**Prompt:** Search the records for the word "avec" and copy every line in which it occurs.

-- Provided data follows --

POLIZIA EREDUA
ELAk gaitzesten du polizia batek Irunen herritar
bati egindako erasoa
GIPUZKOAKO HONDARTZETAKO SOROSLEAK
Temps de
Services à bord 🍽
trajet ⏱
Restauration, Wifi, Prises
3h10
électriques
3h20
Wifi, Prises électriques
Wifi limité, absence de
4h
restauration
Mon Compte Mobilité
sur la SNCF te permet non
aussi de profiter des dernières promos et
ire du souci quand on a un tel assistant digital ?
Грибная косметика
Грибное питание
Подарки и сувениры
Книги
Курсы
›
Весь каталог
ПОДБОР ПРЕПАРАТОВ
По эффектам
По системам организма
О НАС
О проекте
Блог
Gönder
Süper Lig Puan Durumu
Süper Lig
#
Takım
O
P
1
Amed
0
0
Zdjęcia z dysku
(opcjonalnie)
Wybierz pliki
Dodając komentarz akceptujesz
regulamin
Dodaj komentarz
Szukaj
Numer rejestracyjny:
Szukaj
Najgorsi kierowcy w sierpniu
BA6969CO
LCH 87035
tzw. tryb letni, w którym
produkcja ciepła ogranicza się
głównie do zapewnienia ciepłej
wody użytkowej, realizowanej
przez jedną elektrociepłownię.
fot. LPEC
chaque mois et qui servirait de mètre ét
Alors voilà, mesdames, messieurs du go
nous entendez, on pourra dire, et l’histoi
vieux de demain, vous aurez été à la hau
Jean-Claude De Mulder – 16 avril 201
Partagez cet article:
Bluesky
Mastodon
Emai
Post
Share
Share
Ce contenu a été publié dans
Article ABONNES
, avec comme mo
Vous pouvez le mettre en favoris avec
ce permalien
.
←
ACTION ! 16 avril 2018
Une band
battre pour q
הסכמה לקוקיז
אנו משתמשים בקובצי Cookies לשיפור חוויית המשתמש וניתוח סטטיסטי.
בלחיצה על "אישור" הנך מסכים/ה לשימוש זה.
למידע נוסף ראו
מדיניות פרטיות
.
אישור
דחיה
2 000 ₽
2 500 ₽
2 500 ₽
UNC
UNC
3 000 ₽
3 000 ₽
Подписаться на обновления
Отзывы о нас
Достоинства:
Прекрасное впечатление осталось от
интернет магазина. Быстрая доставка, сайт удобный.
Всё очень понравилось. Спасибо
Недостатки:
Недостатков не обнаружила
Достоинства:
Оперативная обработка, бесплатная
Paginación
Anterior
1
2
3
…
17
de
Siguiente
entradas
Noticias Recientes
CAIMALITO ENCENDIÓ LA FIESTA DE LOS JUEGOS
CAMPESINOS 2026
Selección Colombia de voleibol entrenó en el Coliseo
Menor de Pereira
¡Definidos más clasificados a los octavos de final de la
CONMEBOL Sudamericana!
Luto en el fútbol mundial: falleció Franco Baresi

-- Provided data concluded --

**Response to this exercise:**
, avec comme mo
Vous pouvez le mettre en favoris avec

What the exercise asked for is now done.